Play at the Club de Campo course on the outskirts of the Spanish capital was held up for two hours at the start of the day because of overnight frost, but when it did get underway, the trio wasted no time in nailing their respective colours to the mast, all reaching halfway with a nine under par total of 133.
Because of the delay, the second round was not completed, the bulk of the afternoon starters having to return on Saturday morning to finish off, whereupon the cut will be made and the third round action will commence.
Amongst those is current tournament leader Paul Casey, who carded an opening eight under par 63 and was 13 under par for the tournament through 15 holes of his second round when failing light caused a cessation of play.
First man to post the clubhouse lead was Lawrie who started at the tenth hole, before birdies at the 11th and 15th saw the 1999 Open Golf Champion out in 33. But it was on his inward half that the 34 year old Scot really shone with five birdies in total for his 64, including a superb 40 foot effort over two levels on his final hole, the ninth.
“I now feel the best I have for two or three years,” said Lawrie, whose last European Tour victory came in the 2002 Celtic Manor Resort Wales Open but who has struggled this year to shrug off the effects of groin and neck injuries this season.
With his health in tip-top condition, the Scot has been focusing on getting his putting back to rude health and he succeeded thanks to some tips from his fellow professionals who told him he should be watching the putter, rather than the ball.
“It was something I have always done and when it was working there was no need to change it,” he said. “But when it breaks down, you have got to try something different and I’m keeping my eyes on the ball now.
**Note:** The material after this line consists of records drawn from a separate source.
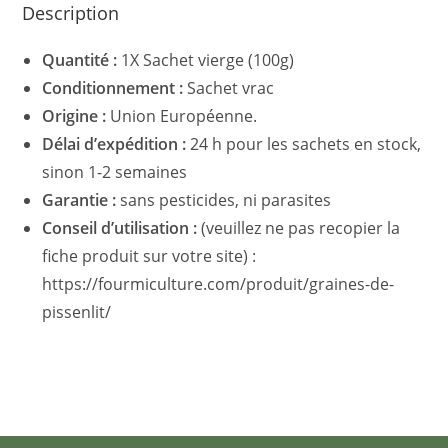
Description
Quantité :
1X Sachet vierge (100g)
Conditionnement :
Sachet vrac
Origine :
Union Européenne.
Délai d’expédition :
24 h pour les sachets en stock,
sinon 1-2 semaines
Garantie :
sans pesticides, ni parasites
Conseil d’utilisation :
(veuillez ne pas recopier la
fiche produit sur votre site) :
https://fourmiculture.com/produit/graines-de-
pissenlit/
It sounds simple, but it is a difficult thing to do. Today though, I putted great.”
Fellow Scot Gallacher soon joined Lawrie on the same mark with the same two opening rounds of 69-64, the 28 year old nephew of former Ryder Cup Captain Bernard Gallacher hoping to crown a recent move to a new house in his home town of Bathgate with his maiden European Tour victory.
Certainly if the former Scottish Amateur champion can continue in rounds three and four the way he completed round two, he will be a hard man to beat, Gallacher birdieing his final three holes, the seventh, eighth and ninth to complete matching halves of 32.
Joining the tartan twosome in the clubhouse pole was Australian Peter Fowler. Currently 45th on the Volvo Order of Merit, the 44 year old from Sydney is on course for his best finish on the rankings since 1993 and showed why with another consistent performance.
The winner of the 1993 BMW International Open played the course the correct way round and played it in textbook fashion too, not dropping a single shot to par and along the way picking up birdies at the first, third, fourth, 13th and 15th on his way to a flawless 66.
Of the other players who completed their second rounds, nearest challengers are Australia's Nick O'Hern, who carded his second successive 67, and Sweden’s Mårten Olander, who finished in style with a 25 foot putt for birdie at the 18th hole for a 65 and an eight under par total of 134.
It kept alive the 31 year old’s hopes of picking up enough prize money this week to move from his current position of 80th on the Volvo Order of Merit, into the top 60 who will qualify by rights for next week’s season finale, the Volvo Masters Andalucia at Club de Golf Valderrama.
The last time the Telefonica Open de Madrid was won by a home player was when Seve Ballesteros triumphed at Puerta de Hierro in 1989 but Sergio Garcia kept alive the hopes of a repeat.
The 23 year old Ryder Cup player carded a level par second round 71 to remain on seven under par 135, alongside Argentina’s Angel Cabrera, who posted a second round 68.